October 9, 2020 (Friday)
JOHN 14:15-18 KJV:If ye love me, keep my commandments. And I will pray the Father, and he shall give you another Comforter, that he may abide with you for ever; Even the Spirit of truth; whom the world cannot receive, because it seeth him not, neither knoweth him: but ye know him; for he dwelleth with you, and shall be in you. I will not leave you comfortless: I will come to you.
Many folks are trying to make sense of the troubled world that we live in. There is so much unrest on the world stage and so much fear. The world does not know God and cannot see His mighty hand at work in the earth. But you and I, who know the Lord, know that Jesus sent the Holy Spirit to comfort and counsel us. He is not only beside us; He is within us. He comforts us and through Him we can feel the very presence of God.
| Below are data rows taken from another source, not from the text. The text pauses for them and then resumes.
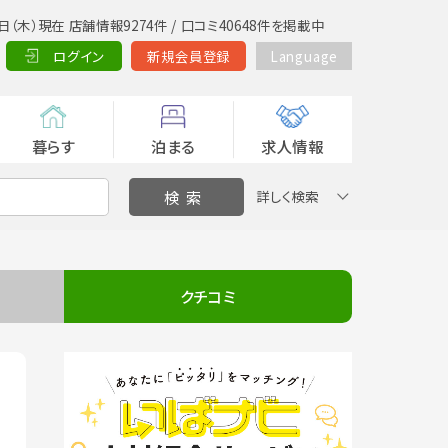
日（木）現在 店舗情報9274件 / 口コミ40648件を掲載中
ログイン
新規会員登録
Language
暮らす
泊まる
求人情報
詳しく検索
クチコミ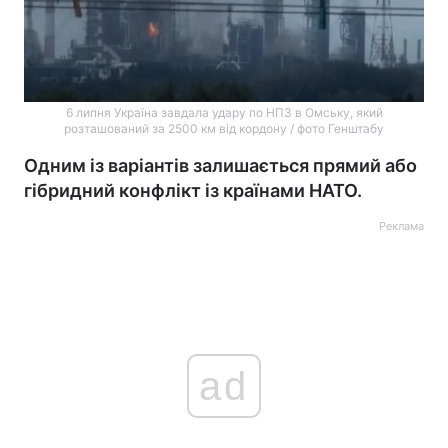
6 липня Україна завдала удару по НПЗ в Омську, який
розташований за 2500 км від кордону / фото Генштабу
Одним із варіантів залишається прямий або
гібридний конфлікт із країнами НАТО.
Реклама
ad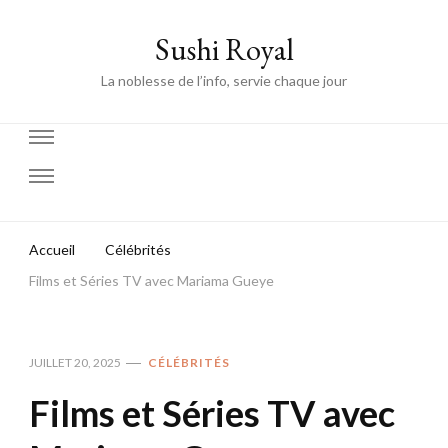
Sushi Royal
La noblesse de l’info, servie chaque jour
Accueil
Célébrités
Films et Séries TV avec Mariama Gueye
JUILLET 20, 2025
CÉLÉBRITÉS
Films et Séries TV avec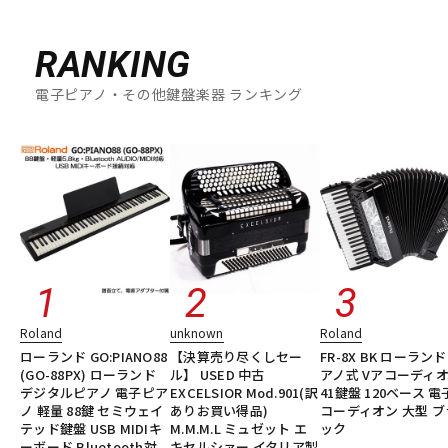
RANKING
電子ピアノ・その他鍵盤楽器 ランキング
Roland
unknown
Roland
ローランド GO:PIANO88
【決算売り尽くしセー
FR-8X BK ローランド
(GO-88PX) ローランド
ル】 USED 中古
アノ式 Vアコーディ
デジタルピアノ 電子ピア
EXCELSIOR Mod.901(訳
41鍵盤 120ベース 
ノ 軽量 88鍵 セミウェイ
ありお買い得品)
コーディオン 大型 ブ
テッド鍵盤 USB MIDIキ
M.M.M.L ミュゼット エ
ック
ーボード Bluetooth対
キセルシァー イタリア製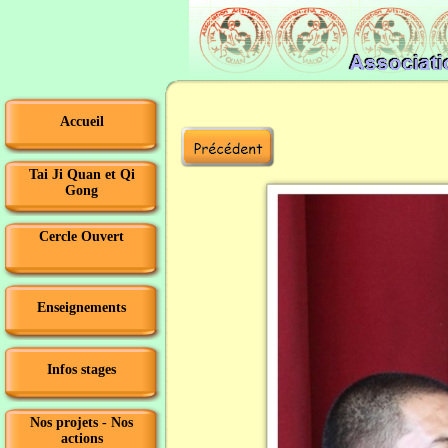
Accueil
Tai Ji Quan et Qi
Gong
Cercle Ouvert
Enseignements
Infos stages
Nos projets - Nos
actions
The word translated, “Comforter,” is Parakletos, commonly brought into English as Paraclete, which is the word Jesus used to describe the work of the Holy Spirit. It is a combination of two words which are literally translated as “one called along side.”
Clarke’s Commentary explains:
The word παρακλητος signifies not only a comforter, but also an
advocate, a defender of a cause, a counsellor, patron, mediator.
Christ is thus termed, 1 John 2:1, where the common translation
renders the word advocate. Christ is thus called, because he is
represented as transacting the concerns of our souls with God;
and for this cause, he tells us, he goes unto the Father, John 14:12.
The Holy Spirit is thus called, because he transacts the cause
of God and Christ with us, explains to us the nature and importance
of the great atonement, shows the necessity of it, counsels us to
receive it, instructs us how to lay hold on it, vindicates our
claim to it, and makes intercessions in us with unutterable
groanings. As Christ acted with his disciples while he sojourned
with them, so the Holy Spirit acts with those who believe in his
name.
The hymn, “The Comforter Has Come,” was written in 1890 by Francis
Bottome and the music was by William J. Kirkpatrick. After emigrating
to America, Bottome became a Methodist Episcopal minister in 1850.
Dickinson College in Carlisle, Pennsylvania, awarded him an honorary
Doctor of Divinity degree in 1872.
You and I are invited by a dedicated Christian lady in Australia to
accompany her as she goes driving in her own country and her thoughts
go back to this grand old hymn.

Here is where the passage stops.